Vous attendez-vous à ce que la baisse des devises s'accentuent lorsque la Fed aura procédé à la hausse de ses taux ?

Notre sentiment c'est que la Fed va agir très prudemment. Les salaires et l'inflation n'augmentent que très progressivement. La Fed n'est pas en retard dans sa politique et ne devrait pas accélérer son mouvement comme elle avait pu le faire en 1994. De plus, les marchés sont largement préparés aux hausses de taux américaines. Nous sommes probablement donc proches des plus bas des devises émergentes. Il pourrait y avoir encore un peu de baisse, mais n'oublions pas l'adage « on achète au son du canon ». Quand la date des hausses de taux de la Fed se précisera, peut-être à leur prochaine réunion, il faudra songer à revenir avec force sur ces marchés.

Les risques sont-ils pour autant maitrisés ?

Ces devises sont très largement sous-évaluées et les taux de rendements sont très élevés. C'est un confort important pour tout investisseur.

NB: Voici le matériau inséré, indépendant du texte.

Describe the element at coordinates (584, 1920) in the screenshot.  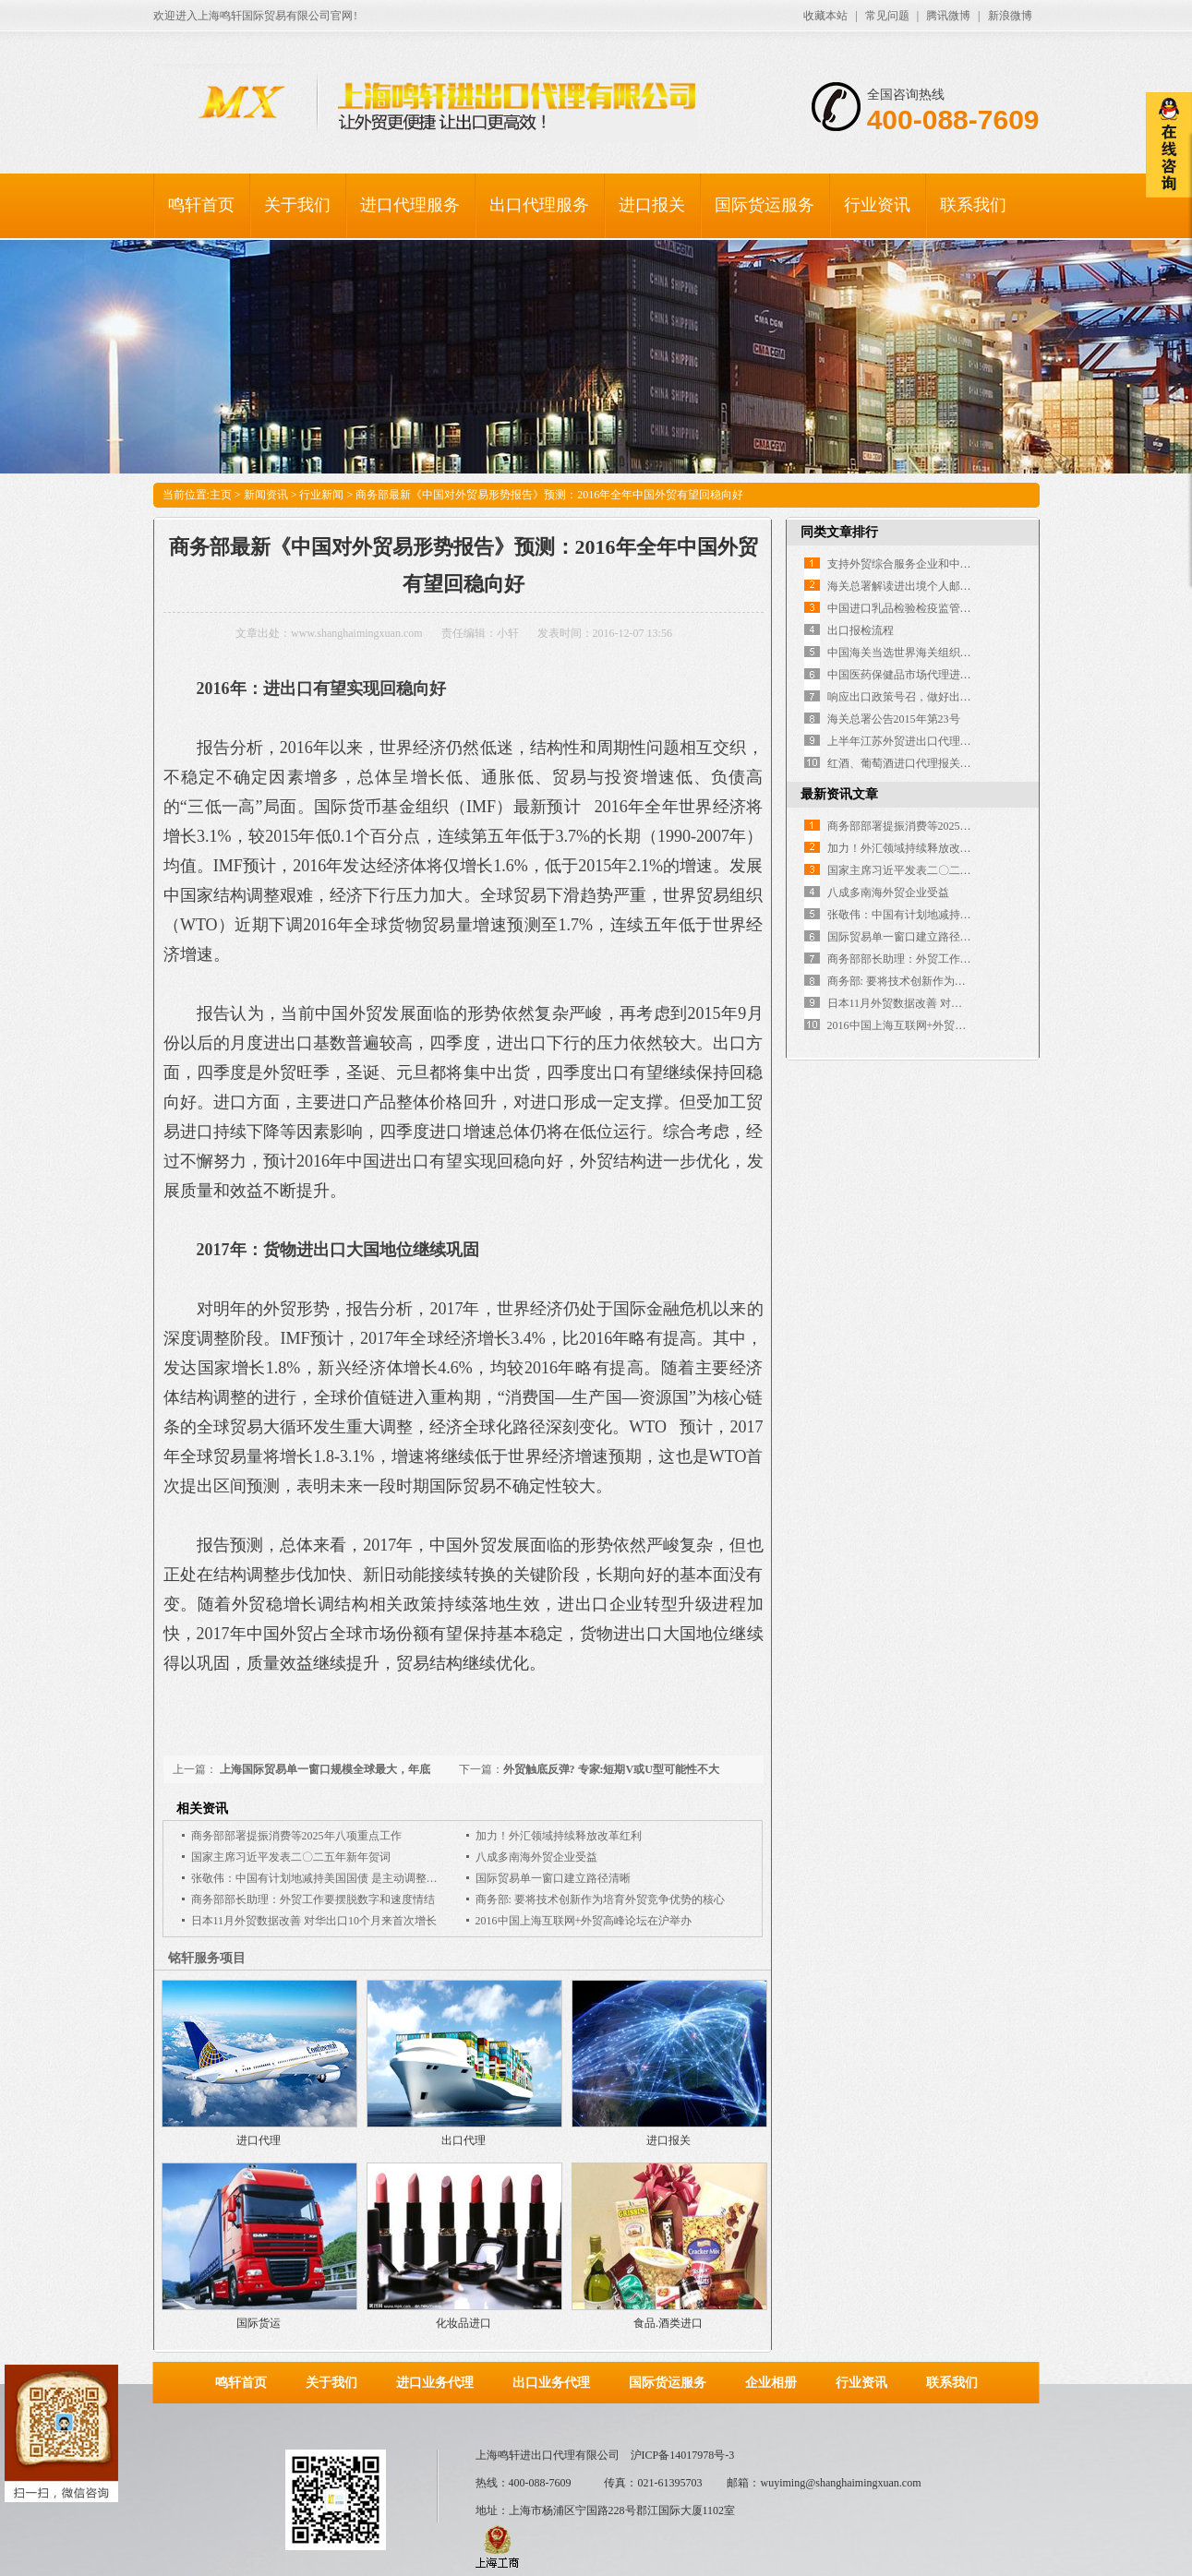
I see `2016中国上海互联网+外贸高峰论坛在沪举办` at that location.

Par ailleurs, nous ne sommes pas du tout dans le schéma de 1998. A l'époque, les pays étaient fortement emprunteurs en dollar et liaient leurs monnaies au dollar US sur des parités fixées. Sous la pression des marchés, les pays avaient dû abandonner les parités fixes et les monnaies avaient coulé. Le coût de la dette, en dollar US, avait explosé par rapport à la richesse des pays, en monnaies locales dépréciées. Ceci avait alors précipité ces pays dans l'insolvabilité. Aujourd'hui, la plupart des pays sont emprunteurs sur leurs propres devises et n'ont en général pas de parité fixe à défendre. Le risque de crise profonde est donc pour l'essentiel écarté. Au contraire, les autorités ont maintenu des taux monétaires élevés de façon à se défendre contre le retour de l'inflation. Ceci a eu pour effet de maintenir la confiance des investisseurs dans ces pays. Le ralentissement économique modéré qui en a toutefois résulté se  résorbera au redémarrage de l'économie mondiale. Nous en voyons aujourd'hui les prémices.

La compétitivité de ces pays semble toutefois favorisée par cet effet devise. Qu'en est-il de sa réalité structurelle ?

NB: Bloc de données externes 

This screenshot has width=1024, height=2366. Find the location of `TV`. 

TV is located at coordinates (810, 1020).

La détérioration de la compétitivité des pays émergents de ces dernières années est en grande partie la conséquence d'une économie mondiale faible. Plus proches des pouvoirs publics et plus soucieuses de paix sociale, les grandes entreprises émergentes n'ajustent que lentement leurs effectifs au ralentissement économique. La crise de 2008 a en conséquence largement grevé leurs marges ou leur compétitivité. Aujourd'hui le retour de la croissance s'accompagne naturellement d'un regain de productivité. De plus, les pays émergents ont engagé de grandes réformes afin de moderniser leurs économies encore trop dépendantes de l'Etat. Exemple concret, le gouvernement indien de monsieur Modi a embauché 1000 fonctionnaires afin de débloquer l'enregistrement de brevets, qui peut encore aujourd'hui prendre plusieurs années.

Est-ce que la baisse des matières premières n'est pas à double tranchant pour les pays émergents ?

La baisse des matières premières et l'environnement macroéconomique global -hausse des taux de la Fed et retour du consommateur américain - nous conduisent à favoriser l'Asie dans le monde émergent. Cette région est importatrice de matières premières et exportatrices de biens de consommation aux US. De plus, elle est largement créditrice et souffrira donc moins d'une hausse prolongée du dollar US. La Russie se trouve dans une situation opposée en raison de la baisse massive des prix du pétrole et des tensions en Ukraine. La baisse du rouble est toutefois déjà très prononcée. L'Amérique Latine, largement endettée et exportatrice de matières première est dans une situation macroéconomique délicate. Ceci devrait être temporaire, grâce au retour en force de leurs voisins étatsuniens.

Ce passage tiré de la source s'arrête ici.